Exercise data:
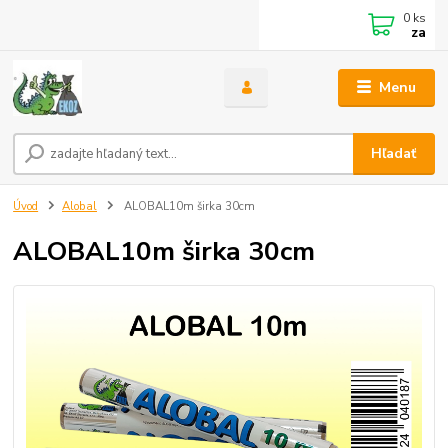
0
ks
za
Menu
Hľadať
Úvod
Alobal
ALOBAL10m širka 30cm
ALOBAL10m širka 30cm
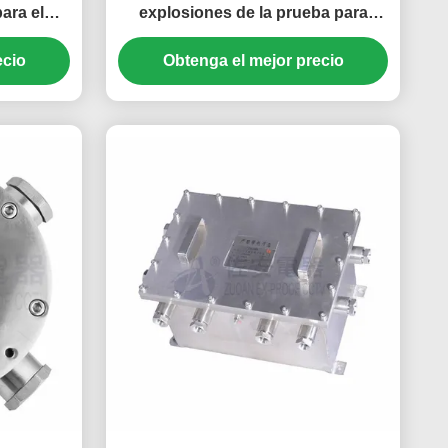
ara el
explosiones de la prueba para
dificador
NVR, DVR, convertidor de poder
ecio
Obtenga el mejor precio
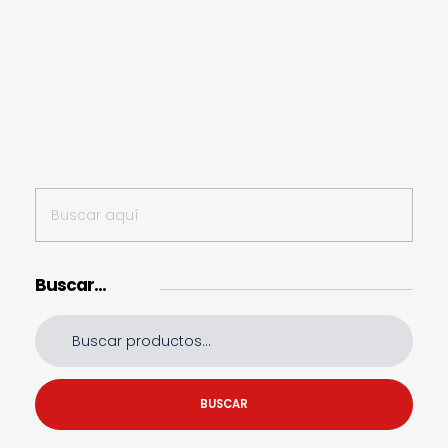
Buscar…
BUSCAR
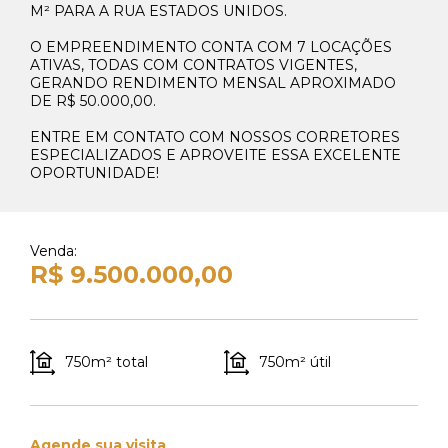
M² PARA A RUA ESTADOS UNIDOS.
O EMPREENDIMENTO CONTA COM 7 LOCAÇÕES
ATIVAS, TODAS COM CONTRATOS VIGENTES,
GERANDO RENDIMENTO MENSAL APROXIMADO
DE R$ 50.000,00.
ENTRE EM CONTATO COM NOSSOS CORRETORES
ESPECIALIZADOS E APROVEITE ESSA EXCELENTE
OPORTUNIDADE!
Venda:
R$ 9.500.000,00
750m² total
750m² útil
Agende sua visita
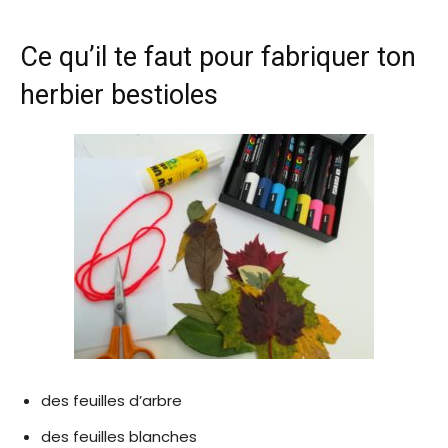
Ce qu’il te faut pour fabriquer ton
herbier bestioles
des feuilles d’arbre
des feuilles blanches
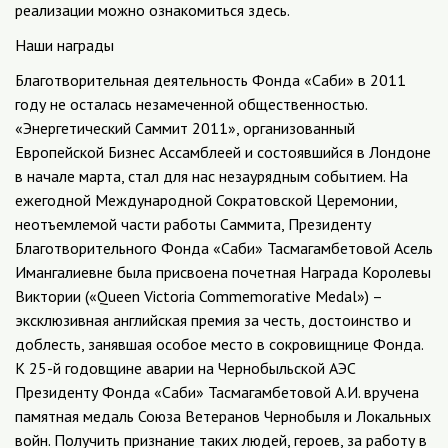
реализации можно ознакомиться здесь.
Наши награды
Благотворительная деятельность Фонда «Саби» в 2011
году не осталась незамеченной общественностью.
«Энергетический Саммит 2011», организованный
Европейской Бизнес Ассамблеей и состоявшийся в Лондоне
в начале марта, стал для нас незаурядным событием. На
ежегодной Международной Сократовской Церемонии,
неотъемлемой части работы Саммита, Президенту
Благотворительного Фонда «Саби» Тасмагамбетовой Асель
Имангалиевне была присвоена почетная Награда Королевы
Виктории («Queen Victoria Commemorative Medal») –
эксклюзивная английская премия за честь, достоинство и
доблесть, занявшая особое место в сокровищнице Фонда.
К 25-й годовщине аварии на Чернобыльской АЭС
Президенту Фонда «Саби» Тасмагамбетовой А.И. вручена
памятная медаль Союза Ветеранов Чернобыля и Локальных
войн. Получить признание таких людей, героев, за работу в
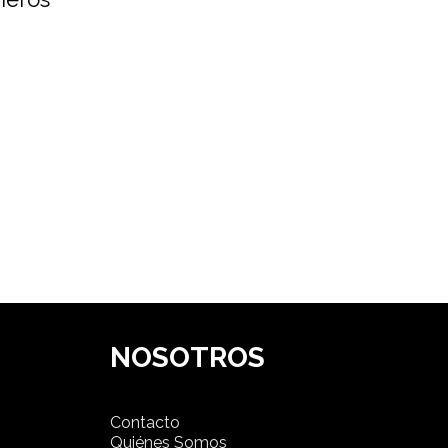
NOSOTROS
Contacto
Quiénes Somos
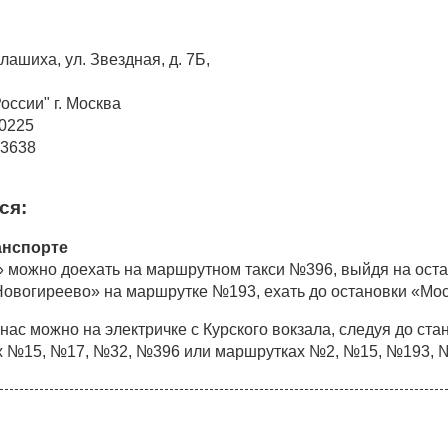
лашиха, ул. Звездная, д. 7Б,
оссии" г. Москва
00225
03638
ся:
анспорте
 можно доехать на маршрутном такси №396, выйдя на оста
Новогиреево» на маршрутке №193, ехать до остановки «Мос
 нас можно на электричке c Курского вокзала, следуя до ст
х №15, №17, №32, №396 или маршрутках №2, №15, №193, №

Work to complete: The job is to copy each line from the material above that holds the word "Саби".

Answer:
Благотворительная деятельность Фонда «Саби» в 2011
Благотворительного Фонда «Саби» Тасмагамбетовой Асель
Президенту Фонда «Саби» Тасмагамбетовой А.И. вручена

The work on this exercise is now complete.